Each time he attempted to widen the gap between us, I narrowed it a little more. I squared my shoulders and stood proud and tall. Even if he hadn’t been hunched over in fear, I would have still towered over him.
He was not the superior, alpha male here. He never had been, and he knew it. That was why he felt the need to control other shifters and make them his slaves. He needed that control, because the interwoven fabric of everything else in his life was fraying and falling apart by the second.
“Tell me where your guards are,” I demanded.
“I don’t…have any guards,” the man said, trembling as he worked himself up for a good sob. His eyes shimmered with tears of dread. His hands were so shaky that he had to place them in his pockets, thus rendering him defenseless if I decided to come out of nowhere and attack him.
“You’re lying,” I said. “Just like the rest of them.”
“The rest of who?” the man protested. “I told you. I am alone here in the woods.”
“Why?” I asked. “Is it because you just escaped the rebellion base camp and you can’t find your guards? Is it because you were interrupted by some shifters you came across in the woods, some of which whom to control your guards and make them act in ways you weren’t expecting?”
I stood over the man, screaming in his face.
He refused to look directly at me, but the truth was hiding behind his eyes and giving him away. He was caving emotionally.
“I know your type,” I said, attempting to keep my dominating position over him. “You think you’re so much better than us. You think you can just be skeevy and weasel your way out of trouble. That’s not going to happen tonight. Not for you. You aren’t one of the lucky ones.”
“Please…” the man begge
d again. His features wrinkled and his face twisted in mental anguish.

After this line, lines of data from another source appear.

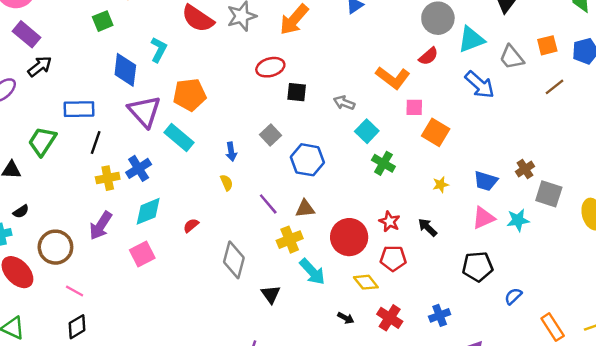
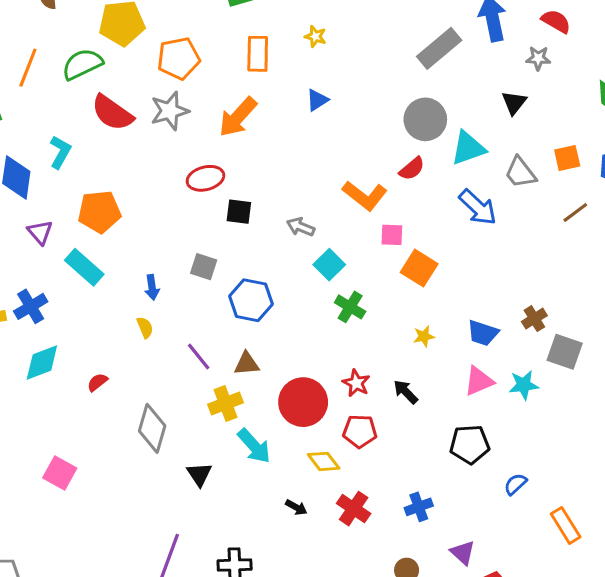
purple triangle: (144, 111) -> (40, 232), size x0.6
gray square: (270, 135) -> (204, 267), turned -30
pink square: (142, 254) -> (60, 473), moved, turned -35

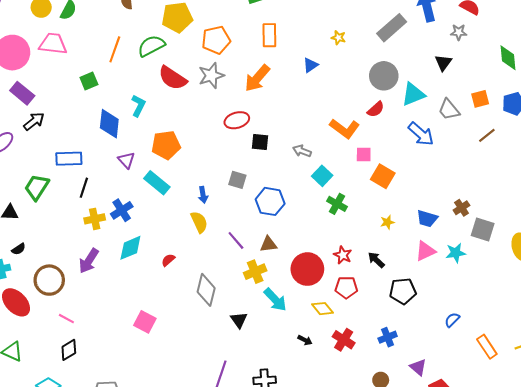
yellow star: (315, 36) -> (338, 38), moved
yellow semicircle: (145, 327) -> (199, 222), size x1.5
black pentagon: (470, 444) -> (403, 291), moved

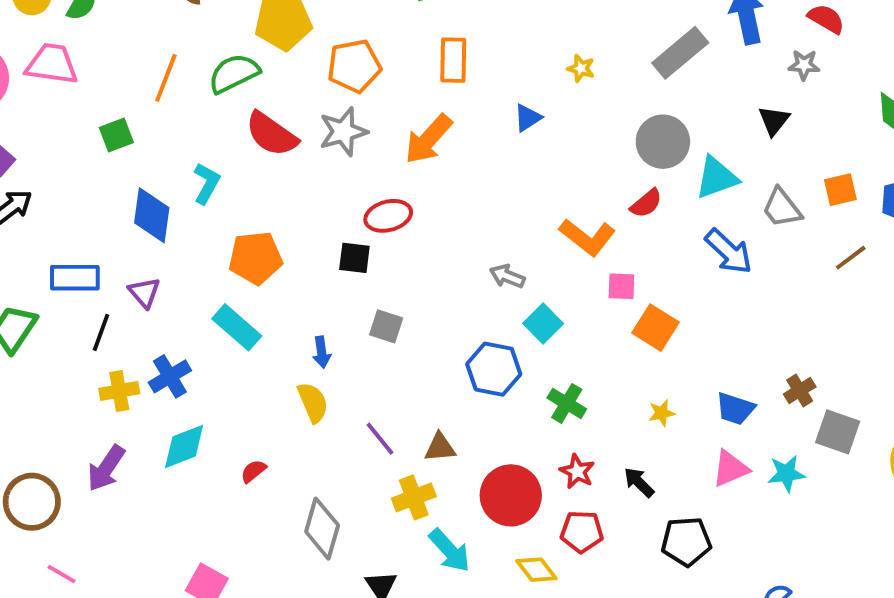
black square: (260, 142) -> (354, 258), moved
purple triangle: (126, 160) -> (144, 293), moved
blue hexagon: (270, 201) -> (494, 369), moved
green cross: (337, 204) -> (567, 403), moved

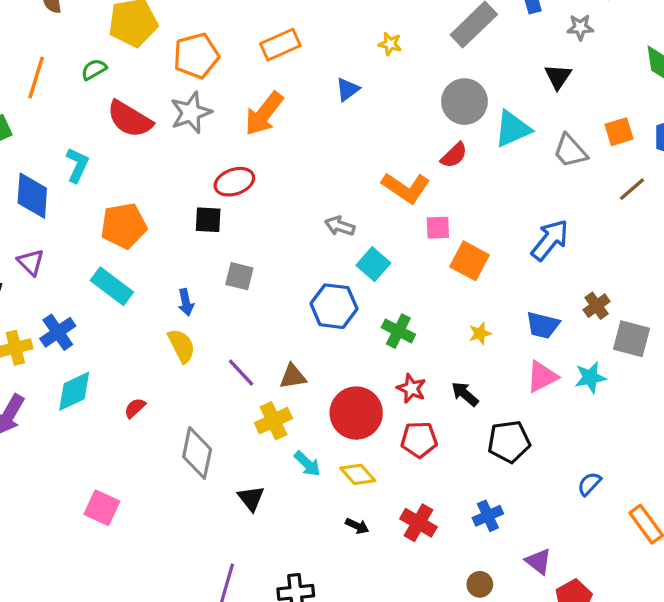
orange rectangle: (453, 60) -> (280, 45), turned 69
green semicircle: (234, 73) -> (94, 69), size x0.6
blue arrow: (729, 251) -> (550, 240), moved, turned -90
cyan arrow: (450, 550) -> (307, 464), size x0.7
yellow diamond: (536, 570) -> (358, 474), moved

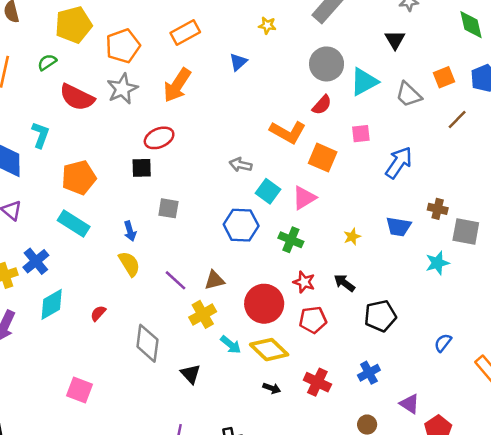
pink square: (438, 228) -> (361, 134), moved
orange square: (470, 261) -> (323, 158), moved
brown cross: (597, 306) -> (438, 209), turned -36
pink triangle: (542, 377) -> (304, 198), moved
yellow diamond: (358, 474) -> (269, 350), size x1.4

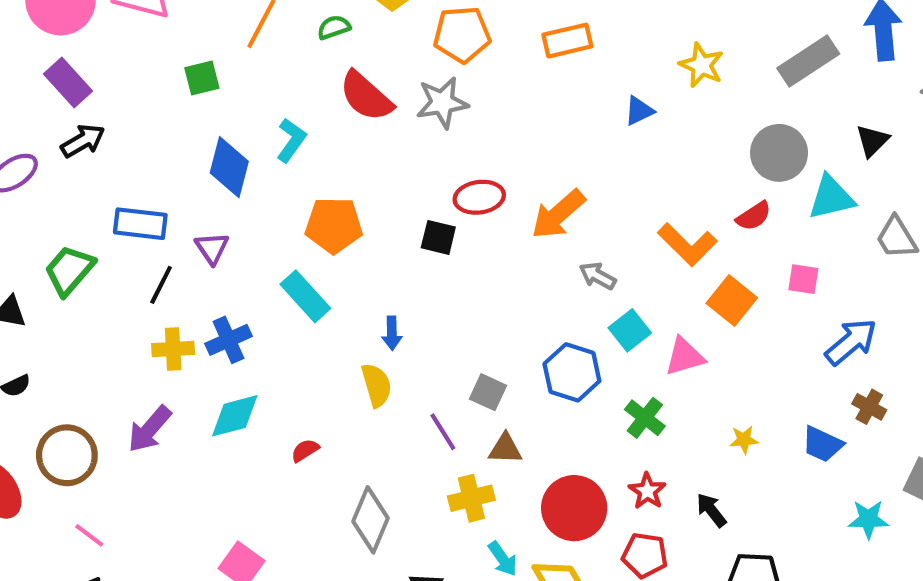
yellow star: (267, 25) -> (701, 65), size x1.5
black triangle: (395, 40) -> (872, 141), moved
orange arrow: (177, 85) -> (558, 214), moved
gray square: (168, 208) -> (488, 392), moved
brown cross: (438, 209) -> (869, 407), moved

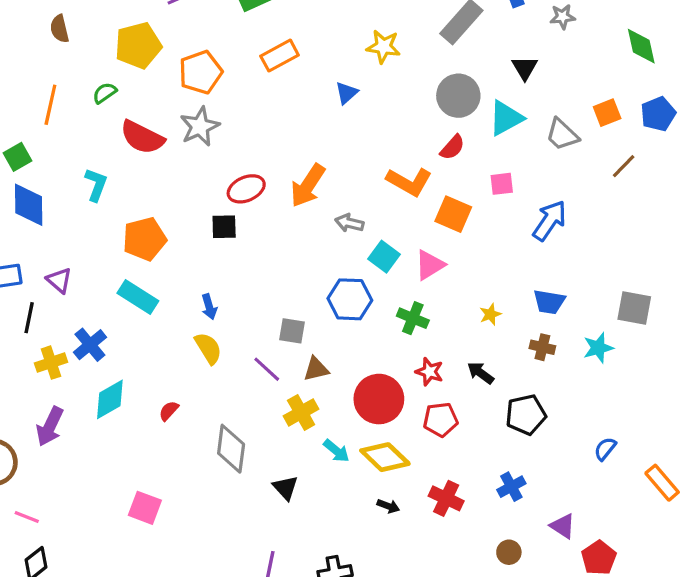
blue diamond: (229, 167) -> (29, 205), moved
brown cross: (869, 407) -> (542, 347), moved

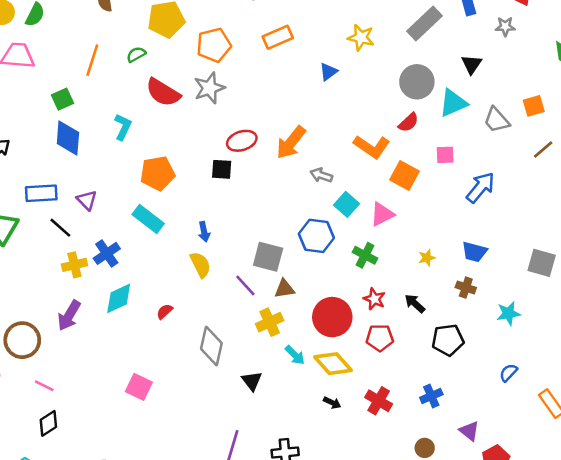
black line: (29, 318) -> (60, 228), turned -65
gray square: (292, 331) -> (268, 257), size x1.4
cyan star: (598, 348) -> (508, 313), moved

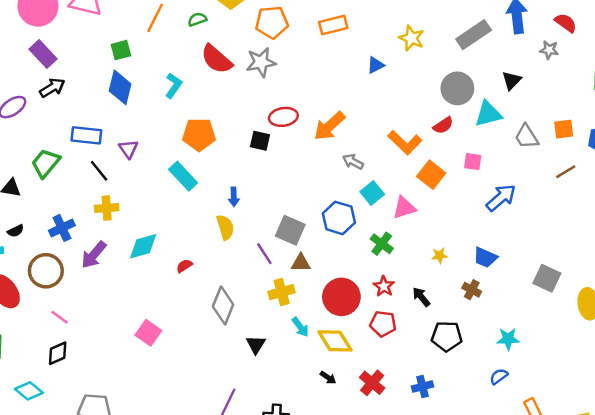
blue cross: (107, 253) -> (62, 228), moved
cyan star: (508, 313) -> (508, 339), moved

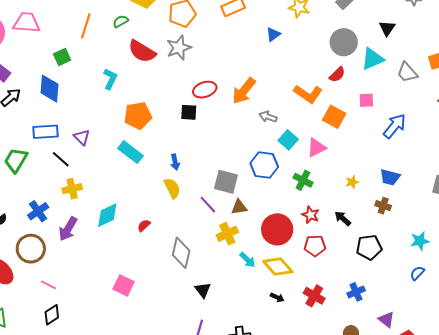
blue diamond: (120, 87) -> (50, 89), moved
black triangle: (256, 345) -> (203, 290), moved

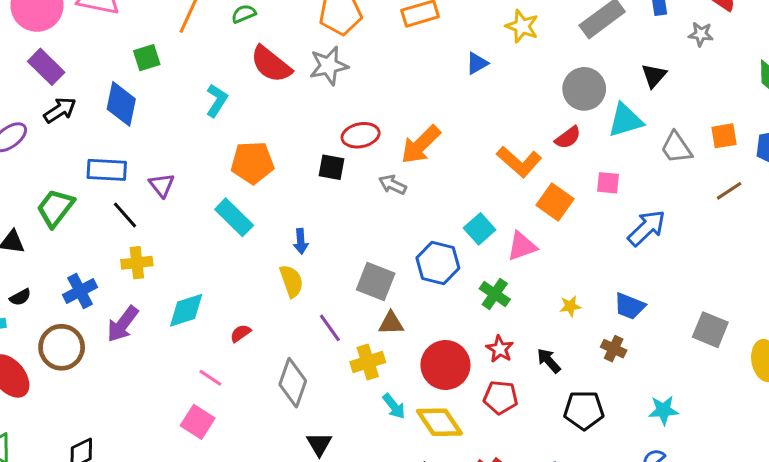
gray arrow: (268, 117) -> (393, 185), moved
purple line: (208, 205) -> (330, 328), moved
pink line: (48, 285) -> (210, 378), moved

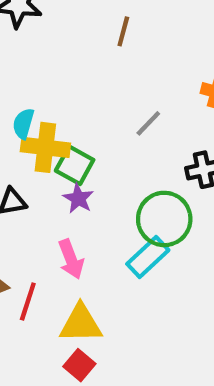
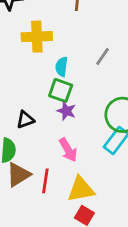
cyan semicircle: (23, 124) -> (62, 67), moved
yellow cross: (45, 147) -> (37, 37), moved

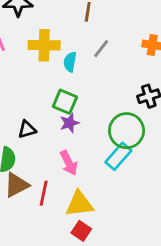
gray line: (103, 56) -> (101, 49), moved
cyan semicircle: (62, 67) -> (70, 62), moved
purple star: (66, 111) -> (70, 123), turned 30

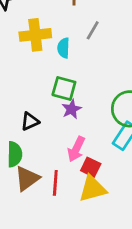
pink arrow: (69, 163) -> (76, 149), turned 60
red square: (81, 231) -> (91, 167), moved

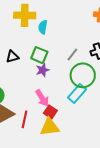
gray line: (93, 30) -> (72, 55), moved
black triangle: (30, 121) -> (12, 57), moved
pink arrow: (76, 149) -> (42, 98), turned -66

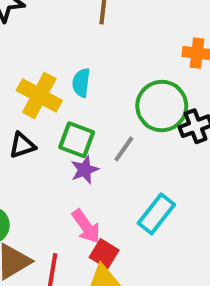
yellow cross: (25, 15) -> (39, 95), moved, turned 30
gray line: (72, 55) -> (124, 149), moved
green circle: (83, 75) -> (162, 106), moved

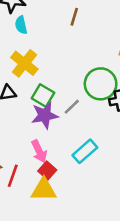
cyan semicircle: (81, 83) -> (21, 25), moved, turned -30
purple star: (85, 170) -> (45, 115), size x1.5

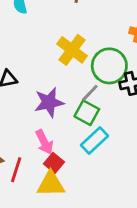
yellow cross: (24, 63) -> (72, 50), moved
green square: (43, 96) -> (87, 113), moved
gray line: (72, 107) -> (90, 93), moved

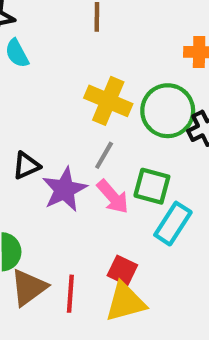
gray line: (90, 93) -> (104, 155), moved
purple star: (49, 102) -> (64, 189), moved
pink arrow: (44, 142) -> (113, 197), moved

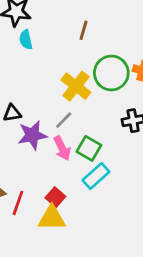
green circle: (168, 111) -> (111, 73), moved

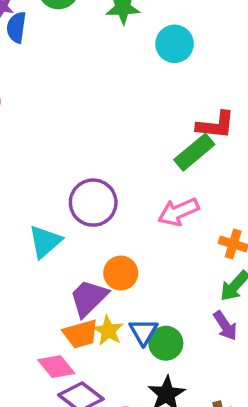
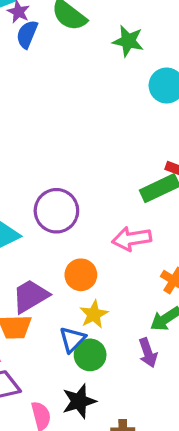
orange circle: (121, 273) -> (81, 275), moved
yellow star: (108, 331) -> (94, 314), moved

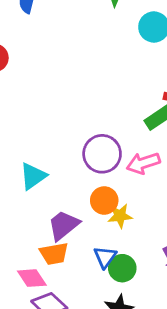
purple circle: (56, 211) -> (102, 154), moved
yellow star: (94, 314) -> (120, 216), moved, turned 30

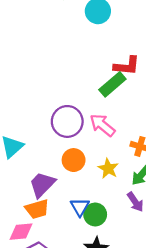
pink arrow: (143, 163) -> (102, 125), turned 64
yellow star: (120, 216) -> (108, 169), moved, turned -30
pink diamond: (32, 278) -> (21, 232), turned -55

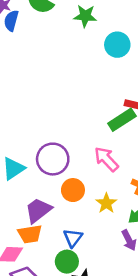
purple circle: (67, 121) -> (53, 159), moved
green circle: (95, 214) -> (67, 262), moved

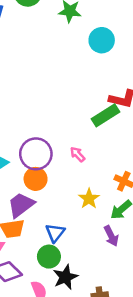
pink arrow: (106, 159) -> (78, 154), moved, size x0.6
orange circle: (73, 190) -> (36, 179), moved

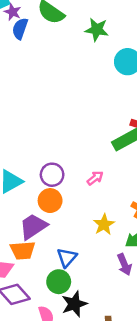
purple circle: (36, 154) -> (52, 175), size x0.7
pink arrow: (78, 154) -> (95, 178), turned 91

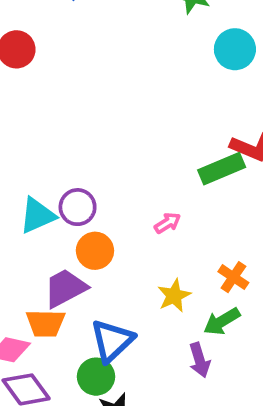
purple circle: (52, 175) -> (78, 207), moved
blue triangle: (67, 258) -> (112, 341), size x1.4

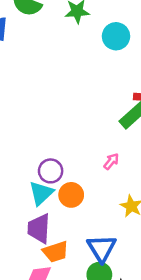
cyan triangle: (37, 215) -> (41, 193), moved
purple trapezoid: (65, 288) -> (39, 229), moved, turned -40

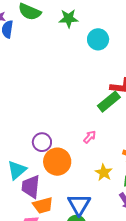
cyan triangle: (41, 193) -> (17, 170), moved
orange circle: (71, 195) -> (57, 162), size x1.4

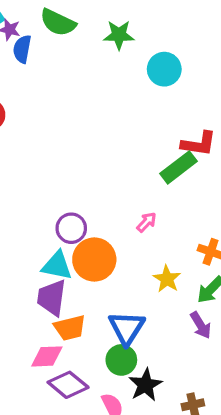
cyan triangle: (17, 170) -> (57, 266), moved, turned 50

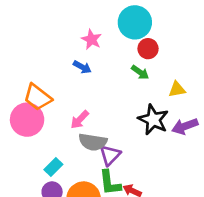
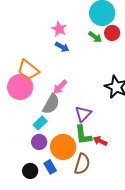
pink star: (91, 39) -> (59, 29), moved
green arrow: (140, 72) -> (95, 37), moved
gray semicircle: (93, 142) -> (51, 104), moved, turned -70

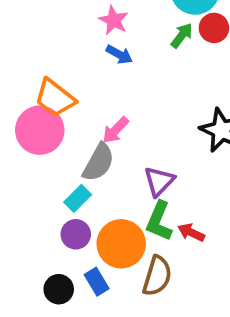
green arrow: (95, 37) -> (182, 36), turned -88
green L-shape: (83, 135) -> (159, 221), turned 30

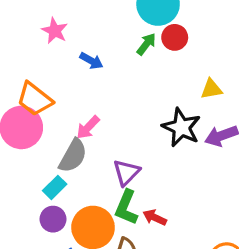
pink star: (114, 20) -> (55, 31), moved

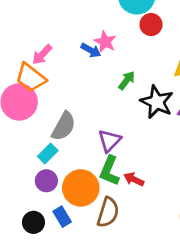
pink star: (55, 31) -> (105, 42), moved
green arrow: (146, 44) -> (127, 80), moved
blue arrow: (91, 61) -> (91, 50), moved
pink arrow: (88, 127) -> (42, 55), moved

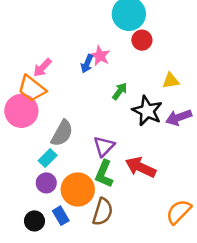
blue arrow: (91, 50) -> (87, 64), turned 84
red arrow: (134, 179) -> (141, 167), moved, size x1.6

“There’s no one out here to hear you pleading for mercy,” I told him with a mocking laugh. “Now, tell me. Who freed you from the rebellion camp? Because they are next on my list.”
“I don’t know what you are talking about.”
The man attempted to puff out his chest in makeshift pride, but I saw behind his exterior walls. He was crumbling. He was caught and he knew it. He was like a mouse in a maze, just bumping into walls, or in this case, trees. I was the mad scientist who had control over his life, but even I knew my time to get him back to the rebellion camp was coming to an end.
I glanced at my watch. It was only a few minutes to midnight. I tried to remain calm. I couldn’t reveal my hand to him just yet. If he saw even the slightest hint of weakness in my demeanor then it would be like a rubber band snapping. I couldn’t give him an easy outlet.
But wait…
There might be another way to get the man to conform. He was a Master, which meant that he was savvy at manipulation. Could I turn the tables on him instead? I wasn’t necessarily a natural when it came to bartering in a threatening way, but I didn’t exactly have many options at the moment. It was now or never, do or die.
“Look, asshole,” I said and shoved him, then picked him up again by the collar of his pretentious white shirt. “There’s a new sheriff in town. And it ain’t you, pretty boy. I know your type. You think you’re so high and mighty, the best in the world. You think that we are the scum, and that you are the supreme. I’m here to tell you that the opposite is the real truth.”
I kept a firm grip on his shirt as we both glowered into each other’s eyes, each waiting for the other to make a move.
I wanted to spit in his face. I had to resist the temptation. I leaned in closer, so that I could smell his foul, hot breath stinking on my cheek.
“I’m a werewolf shifter, and I hate to break it to you, man,” I began with a menacing chuckle, “but I’m not the kind of werewolf shifter that you were torturing back there. I’m the big dog type. I’m talking adrenaline and aggression and the whole works.”